Le Pinde a changé de face, Et le Vandale insolent Au Louvre usurpe la place
Des vrais juges du talent;
Tels, quand, sous l'herbe et le sable,
Croule un temple vénérable
Que sa vieillesse a détruit, Ses murs sont l'affreux repaire De la rampante vipère
Et des oiseaux de la nuit.
Si quelque Muse nouvelle Vient encor charmer Paris, Combien je tremble pour elle ! L'Envie accourt à grands cris. Par le monstre repoussée, L'aimable Cymodocée
S'enfuit les larmes aux yeux; Et sur sa lyre touchante,
Seule au désert, elle chante L'amour, l'honneur et les cieux.

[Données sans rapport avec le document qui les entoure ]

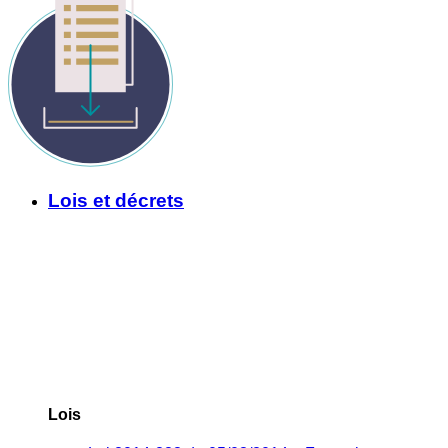
Lois et décrets
Lois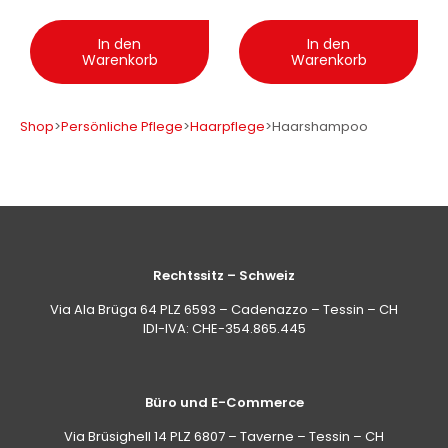
In den
In den
Warenkorb
Warenkorb
Shop
>
Persönliche Pflege
>
Haarpflege
>
Haarshampoo
Rechtssitz – Schweiz
Via Ala Brüga 64 PLZ 6593 – Cadenazzo – Tessin – CH
IDI-IVA: CHE-354.865.445
Büro und E-Commerce
Via Brüsighell 14 PLZ 6807 – Taverne – Tessin – CH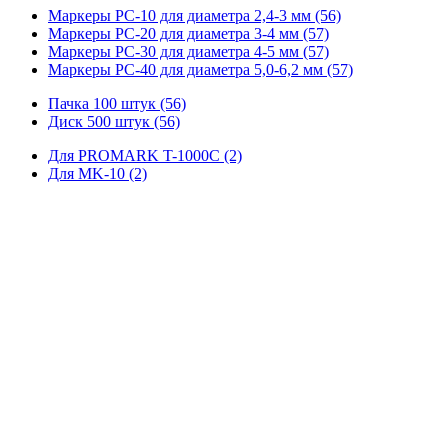
Маркеры PC-10 для диаметра 2,4-3 мм (56)
Маркеры PC-20 для диаметра 3-4 мм (57)
Маркеры PC-30 для диаметра 4-5 мм (57)
Маркеры PC-40 для диаметра 5,0-6,2 мм (57)
Пачка 100 штук (56)
Диск 500 штук (56)
Для PROMARK T-1000C (2)
Для MK-10 (2)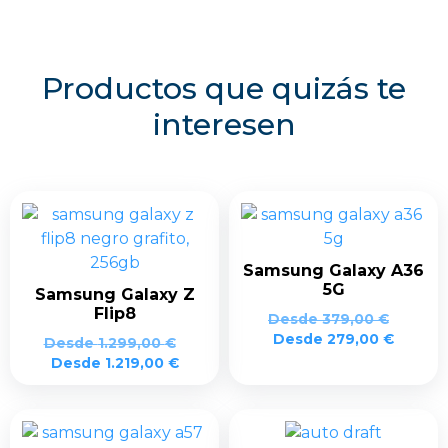
Productos que quizás te
interesen
Samsung Galaxy A36
5G
Samsung Galaxy Z
Flip8
Desde
379,00
€
Desde
279,00
€
Desde
1.299,00
€
Desde
1.219,00
€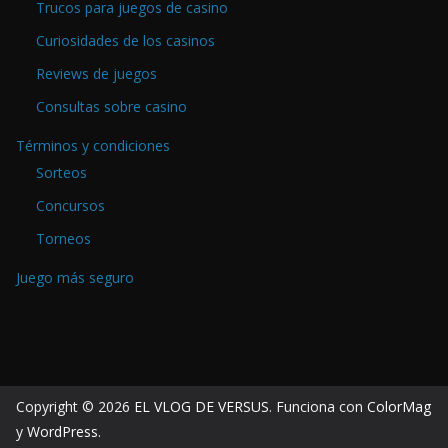
Trucos para juegos de casino
Curiosidades de los casinos
Reviews de juegos
Consultas sobre casino
Términos y condiciones
Sorteos
Concursos
Torneos
Juego más seguro
Copyright © 2026
EL VLOG DE VERSUS
. Funciona con
ColorMag
y
WordPress
.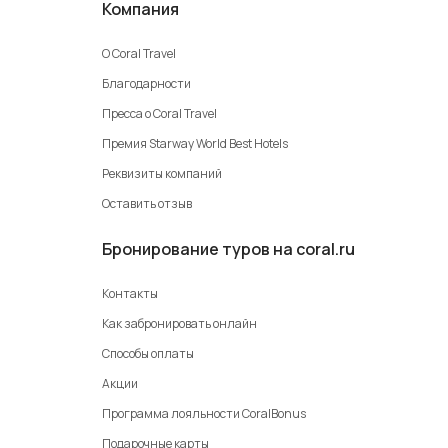
Компания
О Coral Travel
Благодарности
Пресса о Coral Travel
Премия Starway World Best Hotels
Реквизиты компаний
Оставить отзыв
Бронирование туров на coral.ru
Контакты
Как забронировать онлайн
Способы оплаты
Акции
Программа лояльности CoralBonus
Подарочные карты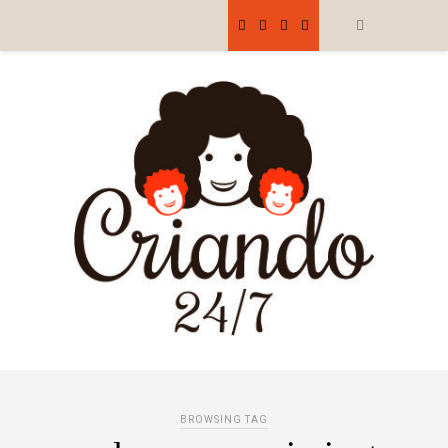
BROWSING TAG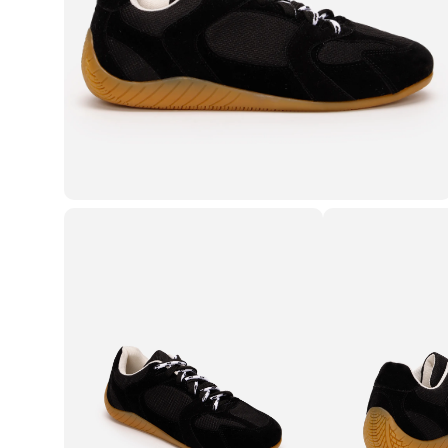
Casacos e Jaquetas
Jeans
Macacões
Saias
Shorts e Bermudas
Vestidos
Acessórios
Bolsas
Bonés e Chapéus
Bijoux
Cintos
Óculos
Relógios
Calçados
Botas
Chinelos
Rasteirinhas
Sandálias
Sapatilhas
Tênis
Marcas
City
Clock House
Mindset
Sawary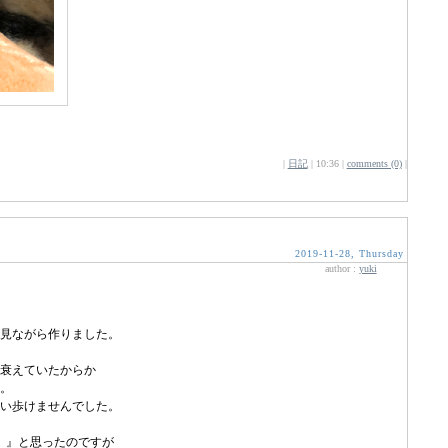
|
日記
| 10:36 |
comments (0)
|
2019-11-28, Thursday
author :
yuki
見ながら作りました。
衰えていたからか
。
い歩けませんでした。
、』と思ったのですが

Des neuf vierges de Thespies, La fable a dit autrefois Que neuf rivales impies Vinrent défier la voix;
La lutte aussitôt s'engage,
Les dieux du prochain bocage
A ce bruit sont accourus;
Par eux l'arrêt va se rendre,...
Et d'abord se font entendre
Les filles de Piérus.
Elles célèbrent la Terre, Qui naquit avant les Dieux, L'antique Nuit, et la guerre Des Titans audacieux; Elles disent Polyphème Épouvantant le ciel même De ses orgueilleux défis, Et, sous une forme immonde, Cachent le maître du monde Dans les plaines de Memphis,
Leur voix, organe du crime, Semble attrister l'univers, Et l'écho du noir abîme Applaudit à leurs concerts. Calliope prend sa lyre, Se lève, et de leur délire Vengeant son père offensé, Sous le poids d'un roc énorme Presse la tête difforme
D'Encelade renversé,
Elle chante l'harmonie,
Les arts donnés par ses sœurs,
Et Cérès dont le génie
Fonda les lois et les mœurs;
Aux accents qu'elle profère, Divins accents que son frère Dans le ciel même a notés, L'ordre, l'amour et la vie, Et la paix, des jeux suivie, Renaissaient de tous côtés.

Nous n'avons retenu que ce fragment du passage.